If your goal is to help clients form entities and protect intellectual property, it could look a little odd that you haven’t followed the usual formalities in establishing your own business.

Fair or not, client perception counts.  So does marketing.  And part of marketing is how you brand your law firm.  Appending a PC or LLC designation to your business name may actually be an important part of how you choose to present yourself to potential clients.

If you plan to have employees …

This is an entirely different ballgame.  Without a doubt, form an entity. If you are a solo, choose a PC or single-member limited liability company (LLC).

Both entity types offer liability protection for non-professional torts committed by your employees.  The contractual liability protection discussed above will also kick in.  Talk to a CPA, but the likelihood is that forming an entity will also result in a noticeable tax savings.

If you plan to practice with others …

This is another occasion when forming an entity is a no brainer.  Do it for the avoidance of liability discussed in the preceding paragraph and for the limitation on vicarious liability.  The ideal structure may be to form a sole owner PC or single-member LLC that belongs to the firm’s entity. This may allow you, as the individual lawyer, to completely escape personal vicarious liability.

Multi-tier entities are complex, administratively messy, and no longer have the tax benefits they once enjoyed.  BUT avoiding vicarious liability is a big plus.  To learn more about this strategy, read Choice of Entity for a Legal Practice and Lawyers as PCs, LLCs, & LLPs in Oregon, referenced below.
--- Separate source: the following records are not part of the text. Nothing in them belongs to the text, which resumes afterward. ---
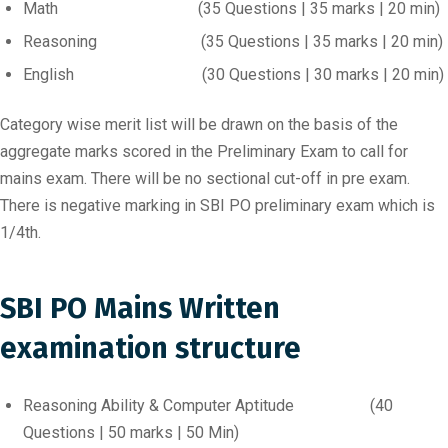
Math (35 Questions | 35 marks | 20 min)
Reasoning (35 Questions | 35 marks | 20 min)
English (30 Questions | 30 marks | 20 min)
Category wise merit list will be drawn on the basis of the
aggregate marks scored in the Preliminary Exam to call for
mains exam. There will be no sectional cut-off in pre exam.
There is negative marking in SBI PO preliminary exam which is
1/4th.
SBI PO Mains Written
examination structure
Reasoning Ability & Computer Aptitude (40
Questions | 50 marks | 50 Min)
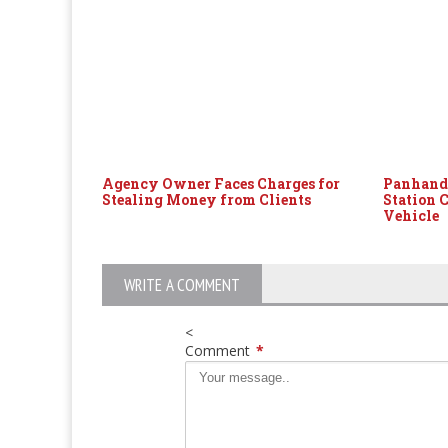
Agency Owner Faces Charges for
Panhandl
Stealing Money from Clients
Station 
Vehicle
WRITE A COMMENT
<
Comment
*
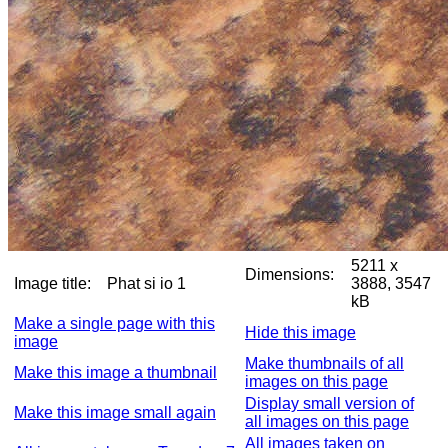
5211 x
Dimensions:
Image title:
Phat si io 1
3888, 3547
kB
Make a single page with this
Hide this image
image
Make thumbnails of all
Make this image a thumbnail
images on this page
Display small version of
Make this image small again
all images on this page
All images taken on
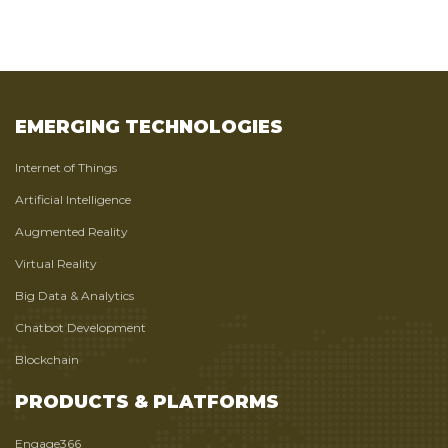
EMERGING TECHNOLOGIES
Internet of Things
Artificial Intelligence
Augmented Reality
Virtual Reality
Big Data & Analytics
Chatbot Development
Blockchain
PRODUCTS & PLATFORMS
Engage366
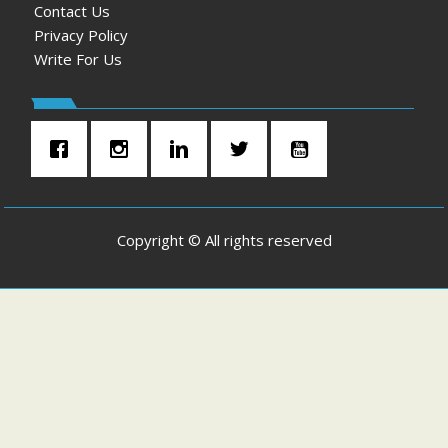
Contact Us
Privacy Policy
Write For Us
Copyright © All rights reserved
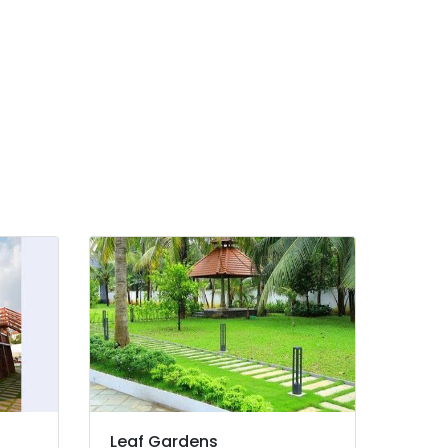
Leaf Gardens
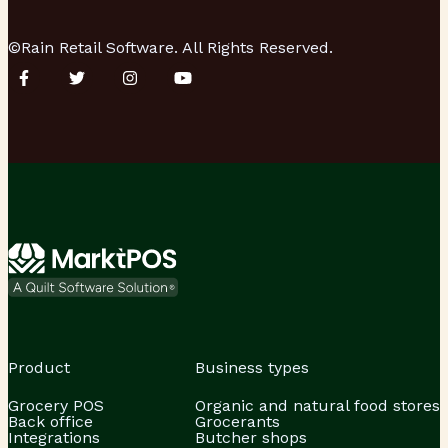
©Rain Retail Software. All Rights Reserved.
Product
Business types
Grocery POS
Organic and natural food stores
Back office
Grocerants
Integrations
Butcher shops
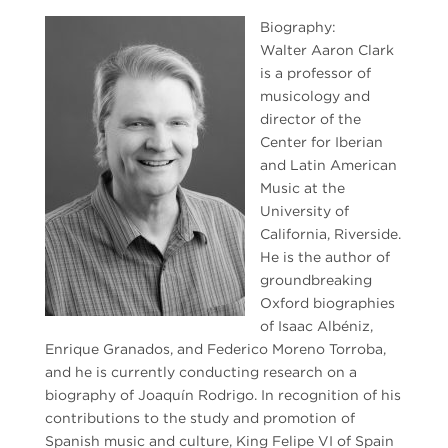
Biography:
Walter Aaron Clark
is a professor of
musicology and
director of the
Center for Iberian
and Latin American
Music at the
University of
California, Riverside.
He is the author of
groundbreaking
Oxford biographies
of Isaac Albéniz,
Enrique Granados, and Federico Moreno Torroba,
and he is currently conducting research on a
biography of Joaquín Rodrigo. In recognition of his
contributions to the study and promotion of
Spanish music and culture, King Felipe VI of Spain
Being fully informed in the premises

This post skates over some pretty significant content that deserves more in-depth thought.  Do your homework.  Recommended reading includes:

  • Sole Proprietorship as a business structure choice, courtesy of the Small Business Administration.  While you’re on the SBA site, poke around.  There is a ton of great content here.  And don’t forget about the help and resources available from the Small Business Development Center.
  • Law Firm Choice of Entity, from the ABA Young Lawyers Division.
  • Choice of Entity for a Legal Practice in Oregon, available on the PLF website. Select Practice Management > Forms > Entity Formation for Lawyers.
  • Lawyers as PCs, LLCs, & LLPs in Oregon, available on the PLF website.  Select Practice Management > Forms > Entity Formation for Lawyers.
  • Tax Considerations for Choice of Business Entity, Chapter 3 of the OSB CLE Seminar Handbook Broadbrush Taxation: Tax Law for the Nonspecialist (2015). Available in BarBooks behind the member login on the OSB website.

Most importantly

Talk with a CPA.  I can’t say this enough.  This is one of the best investments you can make in getting your practice up and running.  A CPA can help you determine whether forming an entity will result in tax savings.  He or she can also help you select an entity type – which is highly driven by tax considerations.

You’ll also learn about property tax, business income tax, business licensing, and other obligations you may not be familiar with – all of which are determined by where your business is located.